Pour les usagers des trains, ce sera bientôt une tradition. A chaque changement d’horaire, le deuxième dimanche de décembre, les tarifs des billets et des abonnements prennent l’ascenseur. A peine les hausses de 2010 (+5,9%) et celle de 2011 (+1,2%) sont-elles digérées que la prochaine est en vue: +5,6% à la fin de 2012. Et autant être avertis: d’ici à 2018, le surcoût par rapport aux prix actuels se chiffrera à 20%!

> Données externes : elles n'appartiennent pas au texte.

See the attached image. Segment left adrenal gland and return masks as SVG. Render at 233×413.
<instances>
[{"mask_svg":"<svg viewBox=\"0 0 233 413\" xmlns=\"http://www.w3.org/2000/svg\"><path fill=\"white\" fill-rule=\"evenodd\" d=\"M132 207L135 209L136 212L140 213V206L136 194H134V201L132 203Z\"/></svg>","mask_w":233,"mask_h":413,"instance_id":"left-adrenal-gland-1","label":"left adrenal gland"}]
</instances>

Ces renchérissements doivent certes être justifiés pour être avalisés par Monsieur Prix, mais les CFF ont un argument imparable: Berne a décidé d’augmenter le prix du sillon, la redevance versée par les entreprises de transport pour circuler sur le réseau, afin de financer et d’améliorer l’infrastructure ferroviaire suisse. Pour ces dernières, la hausse des coûts sera de quelque 10%.
Objectifs stricts
Pas question toutefois de terminer l’année dans les chiffres rouges. «La Confédération détient 100% des actions de l’ancienne régie, et c’est elle qui fixe les objectifs financiers», précise Patricia Claivaz, porte-parole des CFF. Les CFF vont donc s’en sortir, d’une part, en lançant un vaste programme d’économies qui devrait leur permettre de retrouver 500 millions de francs par an d’ici à 2017, et, d’autre part, avec des hausses de tarifs.

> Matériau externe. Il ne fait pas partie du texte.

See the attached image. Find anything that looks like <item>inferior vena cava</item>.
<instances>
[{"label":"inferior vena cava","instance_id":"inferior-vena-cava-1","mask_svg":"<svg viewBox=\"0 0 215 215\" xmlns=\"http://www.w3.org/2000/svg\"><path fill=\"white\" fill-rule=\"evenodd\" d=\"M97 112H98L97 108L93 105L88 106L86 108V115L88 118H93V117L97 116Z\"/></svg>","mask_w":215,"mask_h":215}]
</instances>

Pour les passagers, la première mesure engendrera, inévitablement, une baisse des prestations. Alors que, par exemple, deux gares sur trois ont déjà été fermées, on peut s’attendre à de nouvelles réductions. Si bien que les clients du rail paieront davantage… pour en faire toujours davantage par eux-mêmes.
Les consignes fixées par Berne sont en effet très claires (lire encadré). On attend des CFF, non seulement une hausse de la productivité, mais même encore un bénéfice, chiffré à 402 millions de francs en 2012. Cette dernière exigence fait sourire. Comment une société portée à bout de bras par les pouvoirs publics pourrait-elle être rentable? Le géant ferroviaire a reçu, en 2010, 3,224 milliards de francs de la Confédération, des cantons et des communes. Et, si «bénéfice» il y a, à quoi sert-il?

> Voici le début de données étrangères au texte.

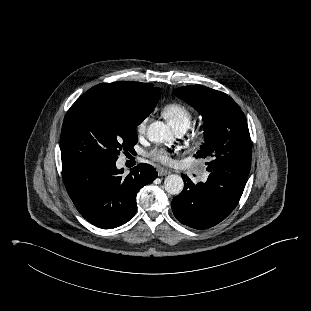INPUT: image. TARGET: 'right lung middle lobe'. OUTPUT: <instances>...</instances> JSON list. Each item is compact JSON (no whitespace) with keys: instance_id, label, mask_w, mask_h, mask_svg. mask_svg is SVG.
I'll return each instance as SVG.
<instances>
[{"instance_id":"dd1d6c3e","label":"right lung middle lobe","mask_w":311,"mask_h":311,"mask_svg":"<svg viewBox=\"0 0 311 311\" xmlns=\"http://www.w3.org/2000/svg\"><path fill=\"white\" fill-rule=\"evenodd\" d=\"M159 98L142 99L109 84L89 89L64 118L62 163L116 162L121 151L132 152L138 140L135 126L152 112Z\"/></svg>"}]
</instances>
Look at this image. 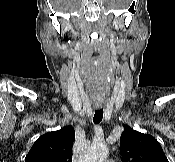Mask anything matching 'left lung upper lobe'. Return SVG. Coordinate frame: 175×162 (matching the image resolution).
<instances>
[{"mask_svg": "<svg viewBox=\"0 0 175 162\" xmlns=\"http://www.w3.org/2000/svg\"><path fill=\"white\" fill-rule=\"evenodd\" d=\"M123 162H168L160 143L151 135L124 126L120 137Z\"/></svg>", "mask_w": 175, "mask_h": 162, "instance_id": "obj_1", "label": "left lung upper lobe"}]
</instances>
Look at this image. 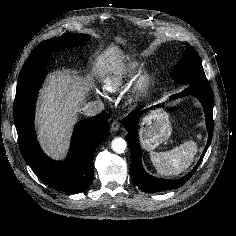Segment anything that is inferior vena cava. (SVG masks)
Here are the masks:
<instances>
[{"mask_svg": "<svg viewBox=\"0 0 236 236\" xmlns=\"http://www.w3.org/2000/svg\"><path fill=\"white\" fill-rule=\"evenodd\" d=\"M104 108V104L101 101H91L83 107V112L86 116L93 117L100 114Z\"/></svg>", "mask_w": 236, "mask_h": 236, "instance_id": "1", "label": "inferior vena cava"}]
</instances>
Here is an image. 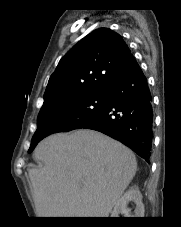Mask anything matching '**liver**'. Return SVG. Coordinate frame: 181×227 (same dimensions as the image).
<instances>
[{"instance_id":"6515ba94","label":"liver","mask_w":181,"mask_h":227,"mask_svg":"<svg viewBox=\"0 0 181 227\" xmlns=\"http://www.w3.org/2000/svg\"><path fill=\"white\" fill-rule=\"evenodd\" d=\"M40 169H30L39 217H108L135 176L134 153L94 130L55 134L35 151Z\"/></svg>"}]
</instances>
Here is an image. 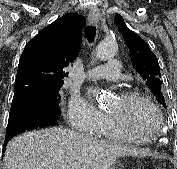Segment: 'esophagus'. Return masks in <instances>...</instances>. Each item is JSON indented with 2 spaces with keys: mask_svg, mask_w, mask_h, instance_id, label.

«Ces recettes sont entièrement réinvesties dans l’achat de nouveaux trains», répond Patricia Claivaz. En 2010, les CFF ont réalisé un bénéfice de 292,6 millions de francs. Or, ils ont investi 1 milliard, soit trois fois plus, dans l’achat de nouveaux trains. L’endettement de la société augmente en conséquence et se montait à 8 milliards à la fin de 2010.
Mieux avec moins
A la lecture de ces objectifs financiers (lire encadré), toujours plus draconiens, se pose, toutefois, la question de savoir si la Confédération n’est pas en train de se dés engager du transport des voyageurs dans une stratégie de profit. «Rien à voir, proteste la porte-parole. Le Conseil fédéral veut augmenter les recettes pour améliorer l’infrastructure ferroviaire, très sollicitée.»
Question d’interprétation. On peut, en effet, voir cette évolution par l’autre bout de la lorgnette. Les améliorations promises se feront en effet sans solliciter davantage les pouvoirs publics. Le train deviendra-t-il un luxe réservé aux plus aisés? Cette évolution va à l’encontre d’une politique en faveur de transports publics accessibles à tous.
Claire Houriet Rime
LES OBJECTIFS FIXÉS PAR BERNE
La pression est croissante
Quelque 350 millions de passagers montent chaque année dans un train CFF. Pendant de longues années, le rail suisse n’avait pas d’autre but que d’amener les passagers à bon port dans les meilleures conditions. En 1999, l’ancienne régie est devenue une société anonyme. Une privatisation purement formelle, puisque la Confédération détient toujours la totalité des actions, mais qui a modifié de fond en comble la philosophie de l’entreprise.
Dans les objectifs fixés pour 2003–2006, Berne demandait ainsi aux CFF de réaliser un «bénéfice convenable» et d’appliquer une stratégie «conforme aux principes éthiques et à ceux du développement durable», en améliorant continuellement «la satisfaction de ses clients». Le volet 2007–2010 visait un bénéfice annuel de 170 millions de francs, «tout en accroissant l’utilité pour les clients».
La pression sur les coûts s’est accrue depuis. Pour les années 2011–2014, le bénéfice annuel doit atteindre 402 millions de francs, tout en développant et en fournissant, certes, des «solutions de mobilité attrayantes, sûres, ponctuelles et de qualité». Mais la satisfaction des clients revendiquée pour 2003 a disparu du tableau.